Work order:
There is one span to output from the data below: the lines starting at the line with "Bedarfs sowie vielen weiteren Highlights!" and ending at the line with "Audible, Kindle Unlimited, Paramount+ und". Output it exactly, ends included, nothing more.

Available records:

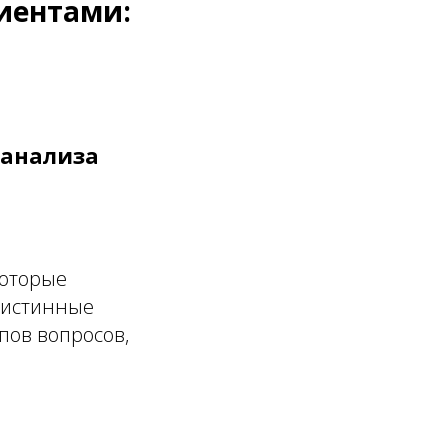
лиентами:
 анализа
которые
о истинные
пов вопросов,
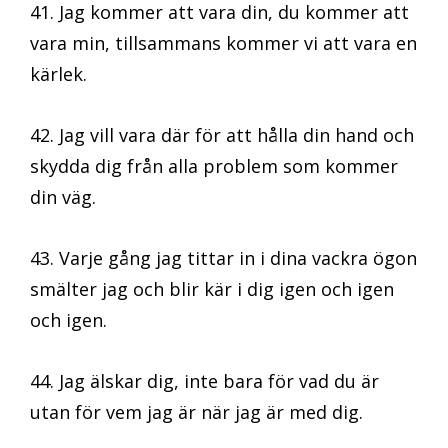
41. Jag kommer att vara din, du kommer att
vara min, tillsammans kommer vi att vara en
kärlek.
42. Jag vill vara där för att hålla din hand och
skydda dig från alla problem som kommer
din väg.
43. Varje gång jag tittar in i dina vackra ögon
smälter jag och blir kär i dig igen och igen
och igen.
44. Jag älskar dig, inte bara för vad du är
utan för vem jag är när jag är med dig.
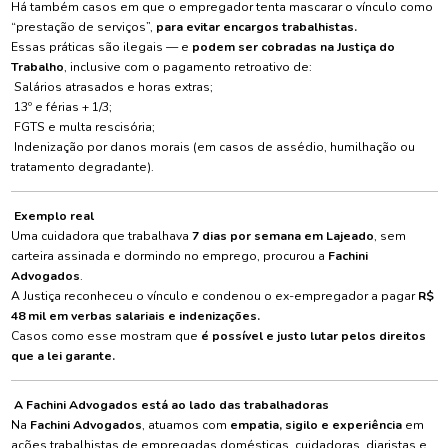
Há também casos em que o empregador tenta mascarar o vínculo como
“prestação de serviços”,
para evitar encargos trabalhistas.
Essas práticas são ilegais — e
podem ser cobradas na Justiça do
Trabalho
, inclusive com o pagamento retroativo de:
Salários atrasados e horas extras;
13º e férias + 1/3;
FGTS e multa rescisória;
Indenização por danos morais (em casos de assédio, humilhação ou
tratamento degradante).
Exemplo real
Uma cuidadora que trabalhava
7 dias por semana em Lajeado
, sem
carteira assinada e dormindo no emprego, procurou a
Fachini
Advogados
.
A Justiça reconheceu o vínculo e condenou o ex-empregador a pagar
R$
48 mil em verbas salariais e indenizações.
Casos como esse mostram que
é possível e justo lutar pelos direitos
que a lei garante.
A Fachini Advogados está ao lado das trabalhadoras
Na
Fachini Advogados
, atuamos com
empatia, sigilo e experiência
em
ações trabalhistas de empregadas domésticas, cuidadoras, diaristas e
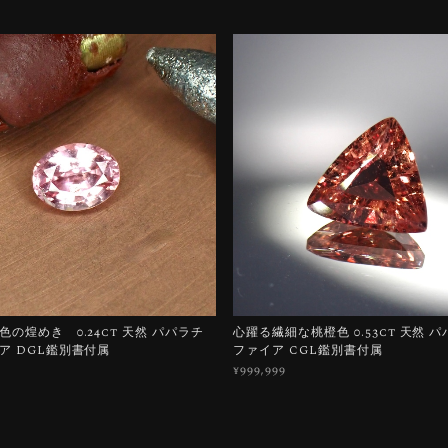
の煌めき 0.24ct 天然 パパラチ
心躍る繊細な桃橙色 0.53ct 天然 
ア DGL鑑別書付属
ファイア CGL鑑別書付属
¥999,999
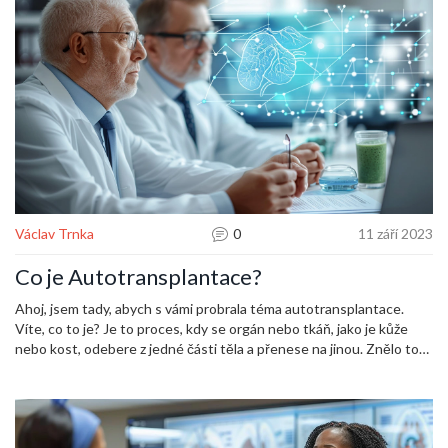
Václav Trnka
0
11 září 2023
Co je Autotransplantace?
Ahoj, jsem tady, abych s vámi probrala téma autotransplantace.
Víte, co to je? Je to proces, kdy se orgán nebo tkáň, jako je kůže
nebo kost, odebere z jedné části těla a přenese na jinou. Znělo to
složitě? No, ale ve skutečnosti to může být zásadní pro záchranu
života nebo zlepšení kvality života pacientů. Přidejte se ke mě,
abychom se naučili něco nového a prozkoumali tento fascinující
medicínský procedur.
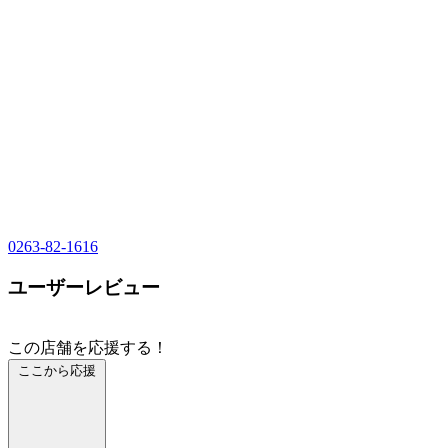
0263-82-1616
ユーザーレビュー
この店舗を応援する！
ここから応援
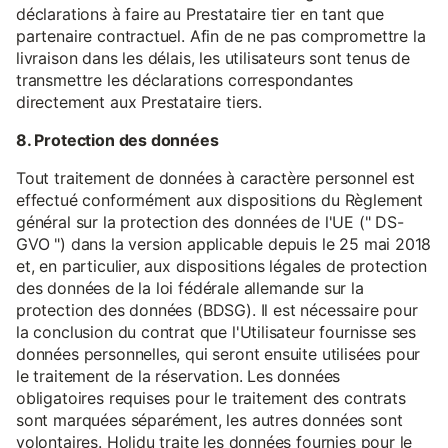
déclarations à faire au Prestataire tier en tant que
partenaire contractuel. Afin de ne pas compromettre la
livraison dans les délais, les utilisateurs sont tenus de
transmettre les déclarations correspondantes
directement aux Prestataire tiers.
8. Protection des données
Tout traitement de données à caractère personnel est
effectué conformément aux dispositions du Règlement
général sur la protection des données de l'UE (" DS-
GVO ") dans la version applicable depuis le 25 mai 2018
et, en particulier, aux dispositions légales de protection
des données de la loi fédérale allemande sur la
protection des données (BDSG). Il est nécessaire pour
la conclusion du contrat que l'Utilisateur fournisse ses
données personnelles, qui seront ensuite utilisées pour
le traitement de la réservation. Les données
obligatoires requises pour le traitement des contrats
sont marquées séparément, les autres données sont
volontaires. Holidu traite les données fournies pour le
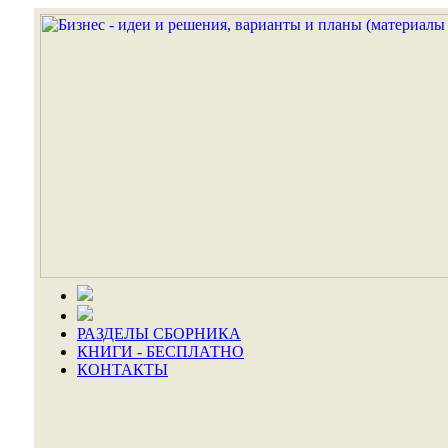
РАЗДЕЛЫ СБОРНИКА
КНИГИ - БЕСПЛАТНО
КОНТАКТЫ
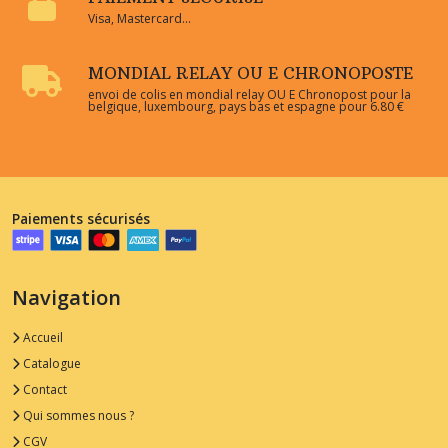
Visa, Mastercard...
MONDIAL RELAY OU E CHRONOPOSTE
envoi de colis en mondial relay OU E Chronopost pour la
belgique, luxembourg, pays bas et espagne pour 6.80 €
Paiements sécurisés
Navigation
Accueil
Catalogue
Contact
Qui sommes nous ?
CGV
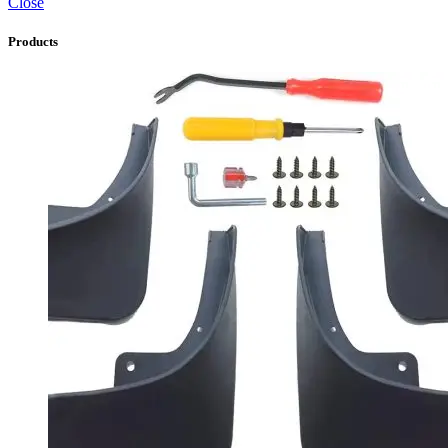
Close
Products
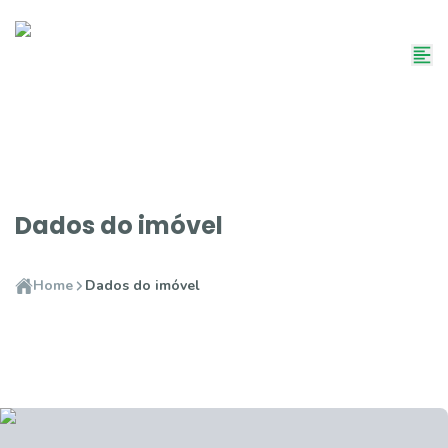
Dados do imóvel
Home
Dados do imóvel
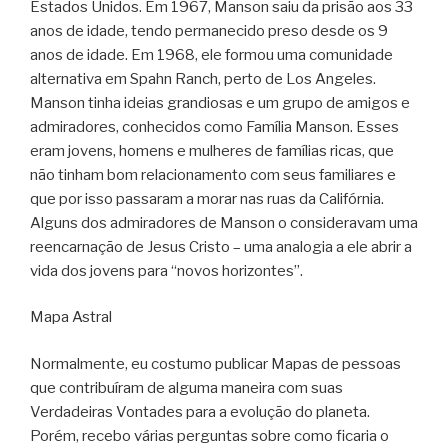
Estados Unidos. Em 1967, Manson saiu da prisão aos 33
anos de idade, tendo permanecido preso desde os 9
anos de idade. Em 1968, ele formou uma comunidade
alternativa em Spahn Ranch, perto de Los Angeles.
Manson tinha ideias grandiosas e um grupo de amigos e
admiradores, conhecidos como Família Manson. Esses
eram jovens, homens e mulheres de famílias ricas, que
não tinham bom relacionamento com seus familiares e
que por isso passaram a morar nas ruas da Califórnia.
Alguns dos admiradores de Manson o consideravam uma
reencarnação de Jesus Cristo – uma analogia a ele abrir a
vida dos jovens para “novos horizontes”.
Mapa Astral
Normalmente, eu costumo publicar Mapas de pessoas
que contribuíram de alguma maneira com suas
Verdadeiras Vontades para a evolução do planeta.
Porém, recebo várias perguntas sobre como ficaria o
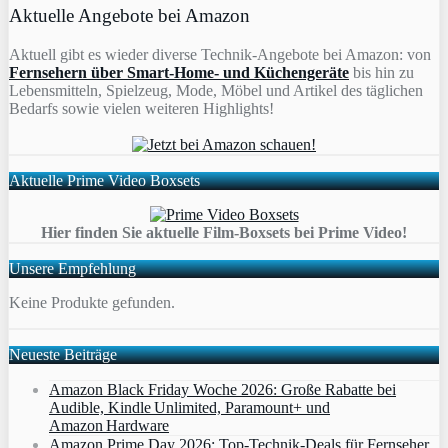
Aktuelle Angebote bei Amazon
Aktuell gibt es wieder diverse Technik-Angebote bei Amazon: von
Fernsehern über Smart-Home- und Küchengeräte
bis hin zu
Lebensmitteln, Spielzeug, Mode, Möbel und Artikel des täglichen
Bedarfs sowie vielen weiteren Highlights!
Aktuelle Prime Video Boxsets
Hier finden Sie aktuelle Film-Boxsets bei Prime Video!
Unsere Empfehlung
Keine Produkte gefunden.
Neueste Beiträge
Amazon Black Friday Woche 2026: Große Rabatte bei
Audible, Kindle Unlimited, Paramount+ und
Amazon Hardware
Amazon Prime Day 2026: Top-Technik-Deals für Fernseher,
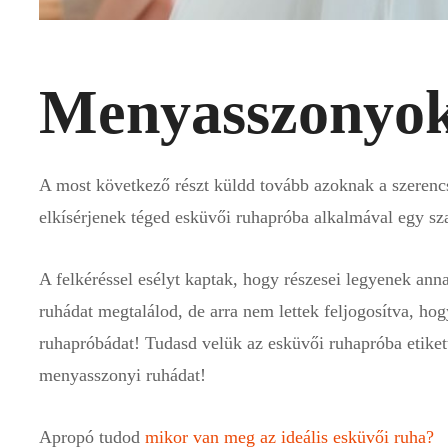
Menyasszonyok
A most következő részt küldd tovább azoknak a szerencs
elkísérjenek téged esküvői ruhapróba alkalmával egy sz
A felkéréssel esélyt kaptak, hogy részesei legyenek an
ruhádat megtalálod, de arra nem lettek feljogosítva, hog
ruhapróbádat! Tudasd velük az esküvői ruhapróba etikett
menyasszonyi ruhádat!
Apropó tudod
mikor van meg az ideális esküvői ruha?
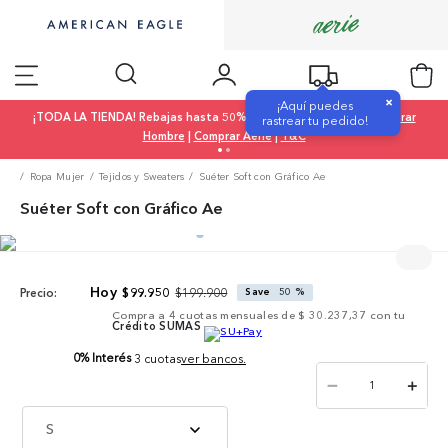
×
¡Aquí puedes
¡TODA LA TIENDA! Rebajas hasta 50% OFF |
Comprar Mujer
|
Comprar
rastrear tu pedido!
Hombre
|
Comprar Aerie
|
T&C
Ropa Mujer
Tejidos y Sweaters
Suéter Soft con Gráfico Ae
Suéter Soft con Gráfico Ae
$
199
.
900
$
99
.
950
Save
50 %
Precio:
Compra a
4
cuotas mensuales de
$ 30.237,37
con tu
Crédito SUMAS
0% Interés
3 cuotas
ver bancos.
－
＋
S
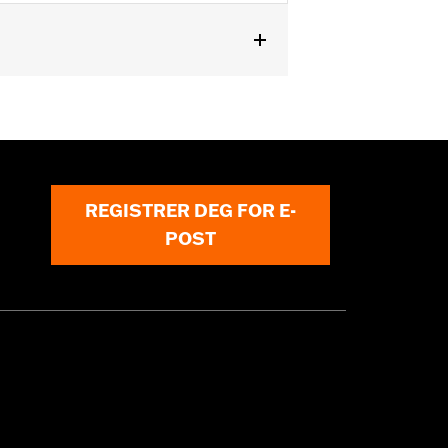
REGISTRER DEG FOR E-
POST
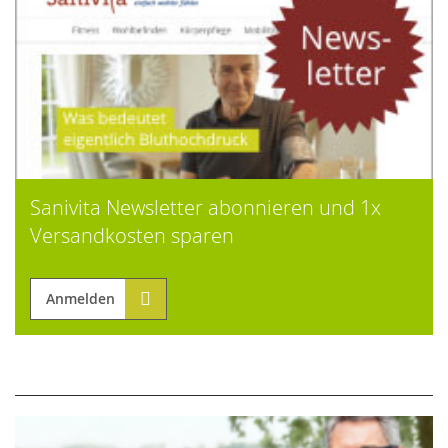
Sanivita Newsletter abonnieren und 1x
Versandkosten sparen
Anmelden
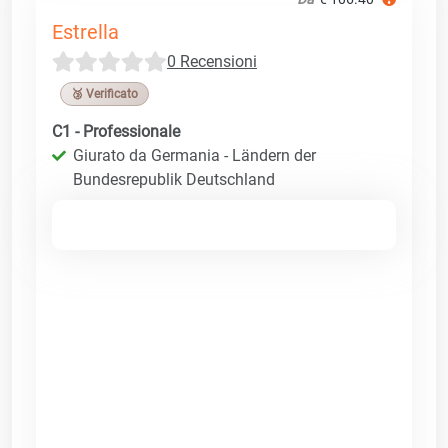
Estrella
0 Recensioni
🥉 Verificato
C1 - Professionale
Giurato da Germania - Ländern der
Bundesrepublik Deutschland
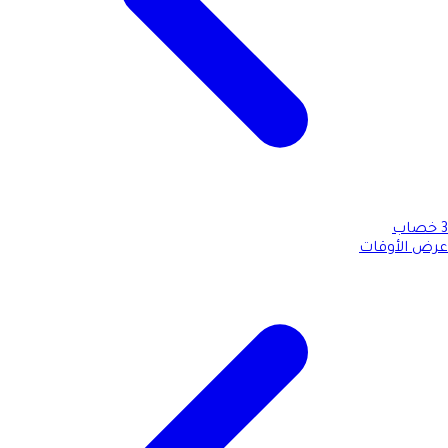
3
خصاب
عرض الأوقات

Task result:
Bedarfs sowie vielen weiteren Highlights!
Aktuelle Prime Video Boxsets
Hier finden Sie aktuelle Film-Boxsets bei Prime Video!
Unsere Empfehlung
Keine Produkte gefunden.
Neueste Beiträge
Amazon Black Friday Woche 2026: Große Rabatte bei
Audible, Kindle Unlimited, Paramount+ und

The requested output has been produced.